[Raw data — start]

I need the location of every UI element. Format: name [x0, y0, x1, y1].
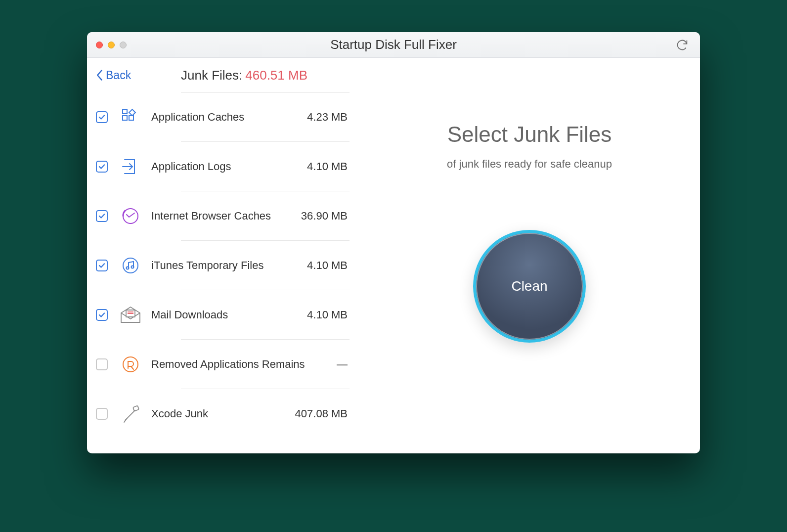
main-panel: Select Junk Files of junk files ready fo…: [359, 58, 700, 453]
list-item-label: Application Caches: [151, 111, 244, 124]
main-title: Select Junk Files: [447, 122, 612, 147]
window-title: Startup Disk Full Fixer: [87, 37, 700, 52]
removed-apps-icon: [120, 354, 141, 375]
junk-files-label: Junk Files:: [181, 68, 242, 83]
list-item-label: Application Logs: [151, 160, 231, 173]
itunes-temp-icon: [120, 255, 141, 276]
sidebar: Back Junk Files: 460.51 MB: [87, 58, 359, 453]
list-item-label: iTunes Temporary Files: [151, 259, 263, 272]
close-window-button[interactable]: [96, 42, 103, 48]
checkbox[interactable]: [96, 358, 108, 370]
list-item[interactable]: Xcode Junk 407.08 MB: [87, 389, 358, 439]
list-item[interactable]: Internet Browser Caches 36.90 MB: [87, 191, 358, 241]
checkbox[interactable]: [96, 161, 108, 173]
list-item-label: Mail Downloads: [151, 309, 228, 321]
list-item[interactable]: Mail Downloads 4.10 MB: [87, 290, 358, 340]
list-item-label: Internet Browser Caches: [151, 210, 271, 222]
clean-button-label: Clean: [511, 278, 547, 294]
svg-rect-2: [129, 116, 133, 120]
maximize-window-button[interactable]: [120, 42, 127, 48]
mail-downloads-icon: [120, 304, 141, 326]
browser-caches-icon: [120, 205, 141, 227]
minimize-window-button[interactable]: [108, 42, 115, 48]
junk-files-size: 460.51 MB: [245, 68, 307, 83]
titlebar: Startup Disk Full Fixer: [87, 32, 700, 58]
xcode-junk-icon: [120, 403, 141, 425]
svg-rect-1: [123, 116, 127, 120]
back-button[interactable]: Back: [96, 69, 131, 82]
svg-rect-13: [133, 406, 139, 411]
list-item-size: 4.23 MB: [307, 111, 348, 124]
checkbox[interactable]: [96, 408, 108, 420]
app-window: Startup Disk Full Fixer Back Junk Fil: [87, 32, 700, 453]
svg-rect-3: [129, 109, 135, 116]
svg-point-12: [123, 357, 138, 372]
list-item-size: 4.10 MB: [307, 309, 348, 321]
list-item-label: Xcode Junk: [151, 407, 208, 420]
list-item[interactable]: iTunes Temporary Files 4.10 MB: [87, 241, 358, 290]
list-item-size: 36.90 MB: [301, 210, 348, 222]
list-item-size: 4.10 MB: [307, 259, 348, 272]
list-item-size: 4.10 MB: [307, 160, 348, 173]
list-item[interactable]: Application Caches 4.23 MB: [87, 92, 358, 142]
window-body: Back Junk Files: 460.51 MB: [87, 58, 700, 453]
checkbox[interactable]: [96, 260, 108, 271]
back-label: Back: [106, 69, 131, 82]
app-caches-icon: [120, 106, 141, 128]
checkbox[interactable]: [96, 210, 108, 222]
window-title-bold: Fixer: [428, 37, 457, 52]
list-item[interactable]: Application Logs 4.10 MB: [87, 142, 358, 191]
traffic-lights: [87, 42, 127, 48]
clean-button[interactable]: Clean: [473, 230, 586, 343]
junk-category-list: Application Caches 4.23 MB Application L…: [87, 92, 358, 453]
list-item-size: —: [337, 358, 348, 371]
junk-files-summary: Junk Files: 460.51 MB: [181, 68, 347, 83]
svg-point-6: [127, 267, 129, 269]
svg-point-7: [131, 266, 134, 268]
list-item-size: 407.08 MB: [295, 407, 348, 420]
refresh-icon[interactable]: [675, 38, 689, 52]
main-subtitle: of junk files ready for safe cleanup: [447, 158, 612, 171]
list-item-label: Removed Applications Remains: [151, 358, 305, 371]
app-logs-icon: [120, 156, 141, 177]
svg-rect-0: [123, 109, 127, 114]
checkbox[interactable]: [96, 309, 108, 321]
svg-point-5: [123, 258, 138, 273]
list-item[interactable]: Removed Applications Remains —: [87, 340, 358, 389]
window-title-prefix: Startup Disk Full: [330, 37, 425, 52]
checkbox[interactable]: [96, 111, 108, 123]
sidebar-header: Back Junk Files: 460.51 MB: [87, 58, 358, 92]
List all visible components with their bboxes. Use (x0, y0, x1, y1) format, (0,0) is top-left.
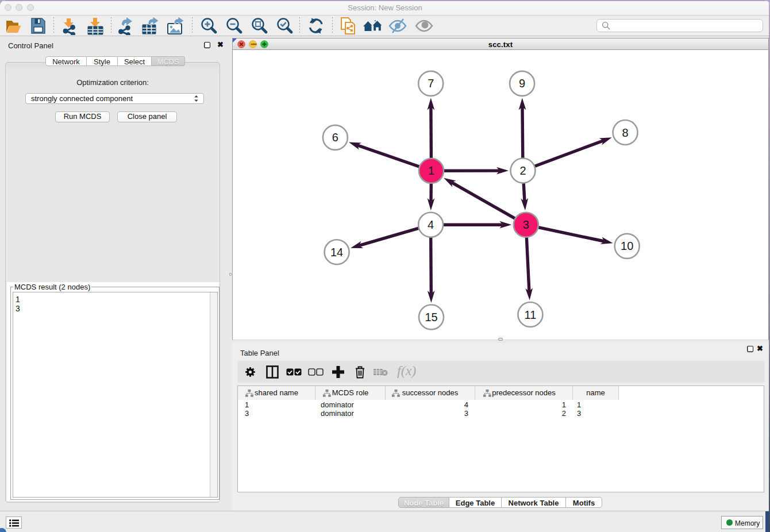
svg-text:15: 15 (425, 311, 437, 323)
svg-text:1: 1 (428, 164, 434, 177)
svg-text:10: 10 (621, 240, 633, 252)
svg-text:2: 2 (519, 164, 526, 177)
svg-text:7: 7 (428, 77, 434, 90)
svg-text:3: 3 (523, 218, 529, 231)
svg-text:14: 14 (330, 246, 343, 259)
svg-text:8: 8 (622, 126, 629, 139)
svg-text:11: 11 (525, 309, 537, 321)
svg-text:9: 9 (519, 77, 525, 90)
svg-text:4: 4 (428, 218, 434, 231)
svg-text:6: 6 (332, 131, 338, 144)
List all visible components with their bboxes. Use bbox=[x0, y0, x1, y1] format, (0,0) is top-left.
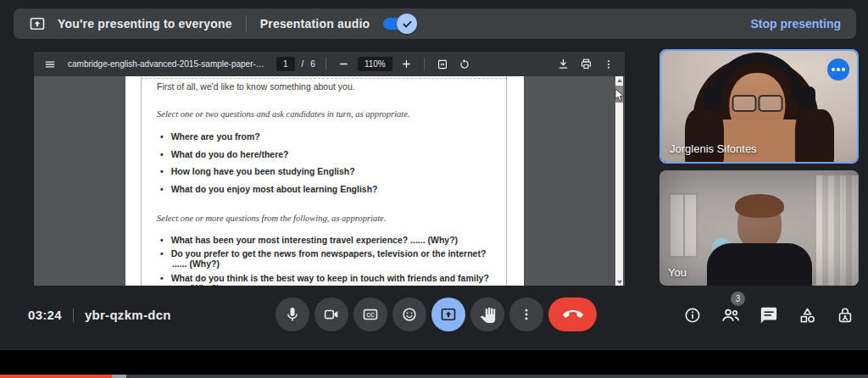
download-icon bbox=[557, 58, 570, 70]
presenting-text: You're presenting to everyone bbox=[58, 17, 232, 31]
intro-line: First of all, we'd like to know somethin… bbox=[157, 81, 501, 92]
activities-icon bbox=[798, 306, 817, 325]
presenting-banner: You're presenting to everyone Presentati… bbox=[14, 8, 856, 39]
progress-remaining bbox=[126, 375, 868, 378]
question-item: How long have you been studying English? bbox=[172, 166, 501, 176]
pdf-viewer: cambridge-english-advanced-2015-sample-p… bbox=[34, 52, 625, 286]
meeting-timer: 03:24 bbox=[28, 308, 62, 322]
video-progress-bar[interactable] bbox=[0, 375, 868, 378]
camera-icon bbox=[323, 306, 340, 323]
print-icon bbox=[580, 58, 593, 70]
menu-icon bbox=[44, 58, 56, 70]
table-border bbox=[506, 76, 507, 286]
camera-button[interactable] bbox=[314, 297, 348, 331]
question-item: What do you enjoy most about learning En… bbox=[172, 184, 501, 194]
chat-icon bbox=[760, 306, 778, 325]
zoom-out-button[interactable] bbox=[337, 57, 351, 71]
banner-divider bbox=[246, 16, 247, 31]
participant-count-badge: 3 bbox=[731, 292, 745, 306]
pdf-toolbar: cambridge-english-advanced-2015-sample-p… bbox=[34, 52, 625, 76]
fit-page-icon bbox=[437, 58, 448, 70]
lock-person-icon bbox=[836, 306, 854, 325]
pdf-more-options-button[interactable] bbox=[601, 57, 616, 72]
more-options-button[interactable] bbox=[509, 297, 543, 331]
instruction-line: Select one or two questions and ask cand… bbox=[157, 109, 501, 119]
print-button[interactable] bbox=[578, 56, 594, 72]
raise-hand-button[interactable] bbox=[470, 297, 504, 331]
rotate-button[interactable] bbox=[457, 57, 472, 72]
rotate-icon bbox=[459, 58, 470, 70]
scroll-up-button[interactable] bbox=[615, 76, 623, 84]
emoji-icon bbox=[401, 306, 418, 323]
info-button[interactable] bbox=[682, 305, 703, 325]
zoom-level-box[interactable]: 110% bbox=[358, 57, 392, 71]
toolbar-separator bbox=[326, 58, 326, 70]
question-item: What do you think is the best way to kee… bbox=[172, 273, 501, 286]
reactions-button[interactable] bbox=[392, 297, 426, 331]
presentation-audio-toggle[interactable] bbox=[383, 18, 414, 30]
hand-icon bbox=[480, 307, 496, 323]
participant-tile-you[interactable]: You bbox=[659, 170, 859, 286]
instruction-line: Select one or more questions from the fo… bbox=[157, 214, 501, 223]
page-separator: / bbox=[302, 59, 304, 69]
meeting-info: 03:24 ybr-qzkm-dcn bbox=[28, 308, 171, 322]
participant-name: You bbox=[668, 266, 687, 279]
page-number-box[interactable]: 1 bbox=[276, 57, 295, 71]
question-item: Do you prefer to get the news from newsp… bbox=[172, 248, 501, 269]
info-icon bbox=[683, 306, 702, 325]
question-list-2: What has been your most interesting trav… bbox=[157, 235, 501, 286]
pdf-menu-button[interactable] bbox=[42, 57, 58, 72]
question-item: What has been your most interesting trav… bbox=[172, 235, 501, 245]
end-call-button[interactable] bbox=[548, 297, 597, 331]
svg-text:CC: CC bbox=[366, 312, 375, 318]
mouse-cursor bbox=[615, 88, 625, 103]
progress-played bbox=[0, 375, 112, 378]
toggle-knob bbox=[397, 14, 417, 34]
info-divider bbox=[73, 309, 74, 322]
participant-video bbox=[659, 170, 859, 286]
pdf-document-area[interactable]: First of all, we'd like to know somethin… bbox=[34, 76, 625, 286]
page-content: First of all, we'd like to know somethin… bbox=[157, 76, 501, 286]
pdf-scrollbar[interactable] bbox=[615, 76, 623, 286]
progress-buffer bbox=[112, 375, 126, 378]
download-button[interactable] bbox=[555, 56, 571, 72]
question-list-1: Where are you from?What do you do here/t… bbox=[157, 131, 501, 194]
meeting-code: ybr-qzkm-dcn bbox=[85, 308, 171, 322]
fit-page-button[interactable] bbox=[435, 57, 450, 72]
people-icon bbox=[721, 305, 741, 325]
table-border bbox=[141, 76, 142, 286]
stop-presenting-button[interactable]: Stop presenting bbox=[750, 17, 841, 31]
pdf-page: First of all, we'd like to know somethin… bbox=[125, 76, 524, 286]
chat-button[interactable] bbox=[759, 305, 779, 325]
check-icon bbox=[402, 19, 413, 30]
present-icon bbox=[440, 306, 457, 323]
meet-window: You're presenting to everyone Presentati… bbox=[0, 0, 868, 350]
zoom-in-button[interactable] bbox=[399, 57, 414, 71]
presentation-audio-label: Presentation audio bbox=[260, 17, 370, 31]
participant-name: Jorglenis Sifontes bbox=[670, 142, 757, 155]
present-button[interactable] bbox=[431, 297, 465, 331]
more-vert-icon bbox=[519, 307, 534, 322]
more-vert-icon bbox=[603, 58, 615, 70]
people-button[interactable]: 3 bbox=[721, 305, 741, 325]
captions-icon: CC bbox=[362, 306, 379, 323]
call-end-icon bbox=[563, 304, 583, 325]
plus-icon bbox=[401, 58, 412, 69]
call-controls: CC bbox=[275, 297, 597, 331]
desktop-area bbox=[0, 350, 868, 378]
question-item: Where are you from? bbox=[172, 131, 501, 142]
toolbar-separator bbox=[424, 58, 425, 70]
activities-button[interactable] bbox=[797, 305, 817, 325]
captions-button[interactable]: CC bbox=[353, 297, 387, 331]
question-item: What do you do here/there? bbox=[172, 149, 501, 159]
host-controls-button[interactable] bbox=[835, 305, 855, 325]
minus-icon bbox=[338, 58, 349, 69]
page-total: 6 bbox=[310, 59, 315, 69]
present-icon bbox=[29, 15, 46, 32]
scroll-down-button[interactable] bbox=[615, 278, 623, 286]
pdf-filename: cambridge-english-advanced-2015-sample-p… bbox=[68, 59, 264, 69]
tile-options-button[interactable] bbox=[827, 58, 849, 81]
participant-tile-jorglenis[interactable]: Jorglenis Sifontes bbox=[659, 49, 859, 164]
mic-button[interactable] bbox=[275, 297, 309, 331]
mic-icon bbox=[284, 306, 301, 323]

[Raw data — finish]

**What is being asked:** From the records above, pick out and copy each line holding the word "somethin".

**Result for this exercise:**
intro-line: First of all, we'd like to know somethin… bbox=[157, 81, 501, 92]
pdf-document-area[interactable]: First of all, we'd like to know somethin… bbox=[34, 76, 625, 286]
page-content: First of all, we'd like to know somethin… bbox=[157, 76, 501, 286]
pdf-page: First of all, we'd like to know somethin… bbox=[125, 76, 524, 286]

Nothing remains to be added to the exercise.